Acronis assesses with high confidence that Mustang Panda is behind the activity, pointing to several technical overlaps: a recycled Solid PDF Creator sideloading chain, shared code with known Toneshell samples, command servers hosted on network infrastructure previously attributed to the group by IBM X-Force, and an identical typo — "RunOnece" — embedded across multiple implants.
The group's operational security left much to be desired. Hardcoded tokens, plaintext identifiers, and reused network infrastructure gave analysts multiple threads to pull. Beaconing activity was observed between June 12 and June 22, 2026.
A Sustained Focus on India
This is not an isolated effort. In April, Acronis linked Mustang Panda to a separate campaign deploying its LOTUSLITE backdoor against India's banking sector and South Korean policy institutions — again using a legitimate cloud service as cover. Chinese-linked interest in Indian critical infrastructure stretches back even further: the 2021 RedEcho campaign targeted India's power grid using ShadowPad malware.
What Defenders Should Do
There is no software patch that stops this. The attack relies on abuse of legitimate tools and trusted binaries, so defenders need to focus on catching early delivery and identifying unusual cloud API activity.
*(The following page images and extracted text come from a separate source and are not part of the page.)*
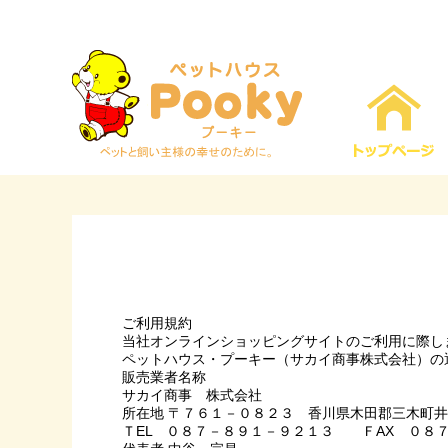
ご利用規約
当社オンラインショッピングサイトのご利用に際し
ペットハウス・プーキー（サカイ商事株式会社）の
販売業者名称
サカイ商事 株式会社
所在地 〒７６１－０８２３ 香川県木田郡三木町
ＴEL ０８７－８９１－９２１３ ＦAX ０８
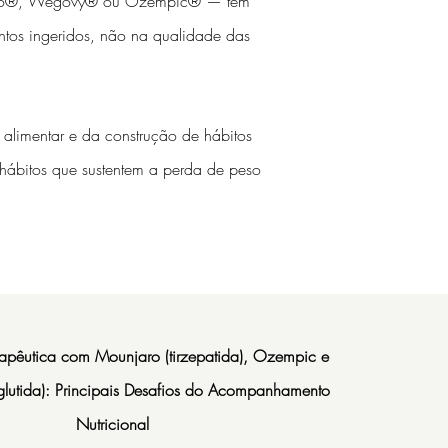
jaro®, Wegovy® ou Ozempic® — tem
ntos ingeridos, não na qualidade das
alimentar e da construção de hábitos
r hábitos que sustentem a perda de peso
rapêutica com Mounjaro (tirzepatida), Ozempic e
utida): Principais Desafios do Acompanhamento
Nutricional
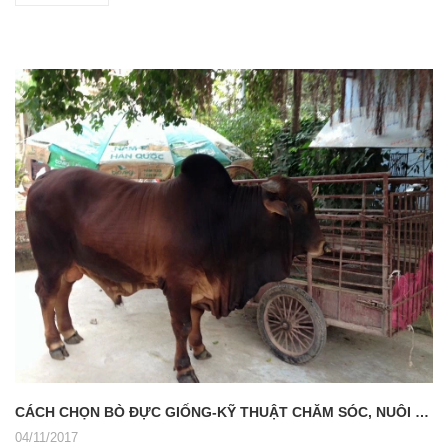
CÁCH CHỌN BÒ ĐỰC GIỐNG-KỸ THUẬT CHĂM SÓC, NUÔI DƯỠNG BÒ ĐỰC GIỐNG
04/11/2017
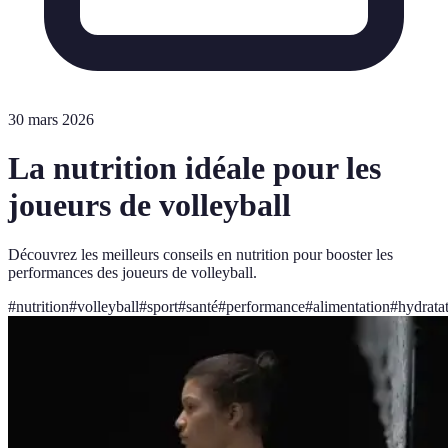
30 mars 2026
La nutrition idéale pour les
joueurs de volleyball
Découvrez les meilleurs conseils en nutrition pour booster les
performances des joueurs de volleyball.
#
nutrition
#
volleyball
#
sport
#
santé
#
performance
#
alimentation
#
hydrata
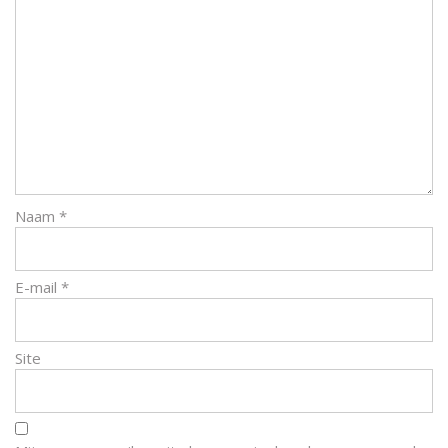
Naam
*
E-mail
*
Site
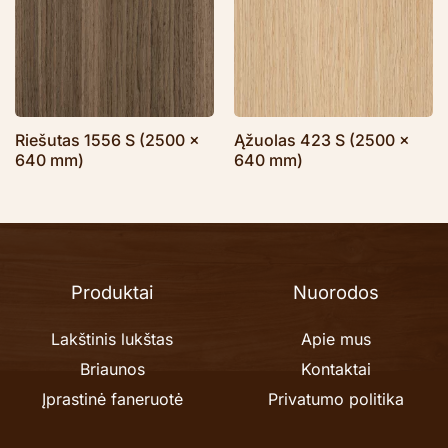
Riešutas 1556 S (2500 x
Ąžuolas 423 S (2500 x
640 mm)
640 mm)
Produktai
Nuorodos
Lakštinis lukštas
Apie mus
Briaunos
Kontaktai
Įprastinė faneruotė
Privatumo politika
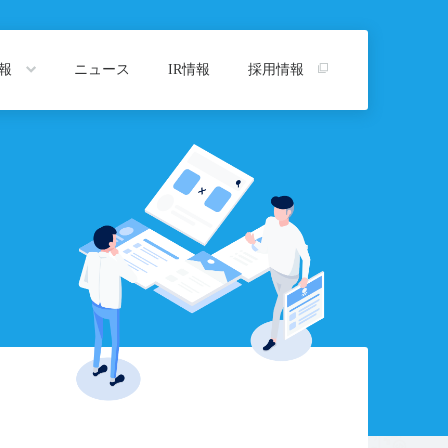
情報
ニュース
IR情報
採用情報
トップ
プ
沿革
Acronis has released a set of indicators and detection guidance. Key markers include persistence entries in Windows Run registry keys, a scheduled task named SolidPDFPcl2Bmp, the command-and-control domain couldinstallup[.]com, and Zoho user agent strings appearing in processes that have no legitimate reason to call cloud services.
Organizations in government and energy — particularly those engaged in cross-border agreements likely to attract Beijing's attention — should treat geopolitically themed email lures with heightened suspicion, scrutinize any signed binary that loads unexpected DLLs, and monitor endpoints for unusual outbound calls to cloud storage platforms.